-- Data records follows --
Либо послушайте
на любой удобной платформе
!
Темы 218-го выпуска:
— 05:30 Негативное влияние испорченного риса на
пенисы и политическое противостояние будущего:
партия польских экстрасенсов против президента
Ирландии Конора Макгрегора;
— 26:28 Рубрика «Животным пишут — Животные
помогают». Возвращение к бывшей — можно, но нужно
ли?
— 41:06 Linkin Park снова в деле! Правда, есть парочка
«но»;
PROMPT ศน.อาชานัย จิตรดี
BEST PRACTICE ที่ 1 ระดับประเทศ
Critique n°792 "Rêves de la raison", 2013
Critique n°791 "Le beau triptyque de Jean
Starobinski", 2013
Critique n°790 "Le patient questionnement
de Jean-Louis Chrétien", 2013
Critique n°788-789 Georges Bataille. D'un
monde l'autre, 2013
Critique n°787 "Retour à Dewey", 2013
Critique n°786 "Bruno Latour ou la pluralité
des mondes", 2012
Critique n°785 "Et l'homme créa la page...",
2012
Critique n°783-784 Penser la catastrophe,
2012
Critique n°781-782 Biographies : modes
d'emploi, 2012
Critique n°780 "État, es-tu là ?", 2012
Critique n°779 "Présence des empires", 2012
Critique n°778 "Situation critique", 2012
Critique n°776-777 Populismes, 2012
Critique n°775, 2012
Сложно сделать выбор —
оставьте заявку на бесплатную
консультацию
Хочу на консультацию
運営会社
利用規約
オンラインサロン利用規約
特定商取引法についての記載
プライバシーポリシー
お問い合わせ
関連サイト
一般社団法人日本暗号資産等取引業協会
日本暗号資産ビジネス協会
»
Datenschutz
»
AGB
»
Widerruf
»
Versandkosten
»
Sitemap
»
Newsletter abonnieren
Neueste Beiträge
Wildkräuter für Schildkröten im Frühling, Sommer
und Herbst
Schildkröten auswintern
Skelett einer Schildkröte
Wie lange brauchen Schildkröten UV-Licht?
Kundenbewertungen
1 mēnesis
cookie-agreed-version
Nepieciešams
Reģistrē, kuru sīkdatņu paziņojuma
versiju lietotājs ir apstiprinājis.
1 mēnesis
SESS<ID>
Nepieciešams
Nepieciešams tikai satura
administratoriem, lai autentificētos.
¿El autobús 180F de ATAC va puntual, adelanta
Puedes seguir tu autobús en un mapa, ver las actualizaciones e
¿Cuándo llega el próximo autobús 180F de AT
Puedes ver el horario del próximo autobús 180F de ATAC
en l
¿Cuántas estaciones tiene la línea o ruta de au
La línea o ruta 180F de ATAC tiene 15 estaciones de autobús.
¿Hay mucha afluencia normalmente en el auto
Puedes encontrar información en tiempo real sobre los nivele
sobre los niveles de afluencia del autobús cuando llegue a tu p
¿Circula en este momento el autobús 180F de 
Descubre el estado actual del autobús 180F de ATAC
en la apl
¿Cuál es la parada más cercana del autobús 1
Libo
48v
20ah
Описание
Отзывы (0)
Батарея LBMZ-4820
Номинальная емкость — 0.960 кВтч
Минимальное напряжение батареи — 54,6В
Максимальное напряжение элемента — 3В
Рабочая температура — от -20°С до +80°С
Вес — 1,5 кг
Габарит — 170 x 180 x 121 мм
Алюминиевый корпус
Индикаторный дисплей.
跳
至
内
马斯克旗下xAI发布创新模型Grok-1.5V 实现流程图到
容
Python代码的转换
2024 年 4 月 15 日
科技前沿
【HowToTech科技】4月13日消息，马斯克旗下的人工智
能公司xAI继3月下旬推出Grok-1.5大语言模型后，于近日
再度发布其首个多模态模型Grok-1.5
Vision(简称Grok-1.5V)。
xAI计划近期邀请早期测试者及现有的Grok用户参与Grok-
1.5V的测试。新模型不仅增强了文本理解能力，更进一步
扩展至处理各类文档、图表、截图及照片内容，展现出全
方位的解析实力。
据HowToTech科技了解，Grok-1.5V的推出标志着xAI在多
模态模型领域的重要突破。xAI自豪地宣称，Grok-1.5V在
-- Data records concluded --
→ Work instruction:
The lines above from the one containing "Правда, есть парочка" through the one containing "Newsletter abonnieren" are to be set down exactly, and no others.

→ Written solution:
— 41:06 Linkin Park снова в деле! Правда, есть парочка
«но»;
PROMPT ศน.อาชานัย จิตรดี
BEST PRACTICE ที่ 1 ระดับประเทศ
Critique n°792 "Rêves de la raison", 2013
Critique n°791 "Le beau triptyque de Jean
Starobinski", 2013
Critique n°790 "Le patient questionnement
de Jean-Louis Chrétien", 2013
Critique n°788-789 Georges Bataille. D'un
monde l'autre, 2013
Critique n°787 "Retour à Dewey", 2013
Critique n°786 "Bruno Latour ou la pluralité
des mondes", 2012
Critique n°785 "Et l'homme créa la page...",
2012
Critique n°783-784 Penser la catastrophe,
2012
Critique n°781-782 Biographies : modes
d'emploi, 2012
Critique n°780 "État, es-tu là ?", 2012
Critique n°779 "Présence des empires", 2012
Critique n°778 "Situation critique", 2012
Critique n°776-777 Populismes, 2012
Critique n°775, 2012
Сложно сделать выбор —
оставьте заявку на бесплатную
консультацию
Хочу на консультацию
運営会社
利用規約
オンラインサロン利用規約
特定商取引法についての記載
プライバシーポリシー
お問い合わせ
関連サイト
一般社団法人日本暗号資産等取引業協会
日本暗号資産ビジネス協会
»
Datenschutz
»
AGB
»
Widerruf
»
Versandkosten
»
Sitemap
»
Newsletter abonnieren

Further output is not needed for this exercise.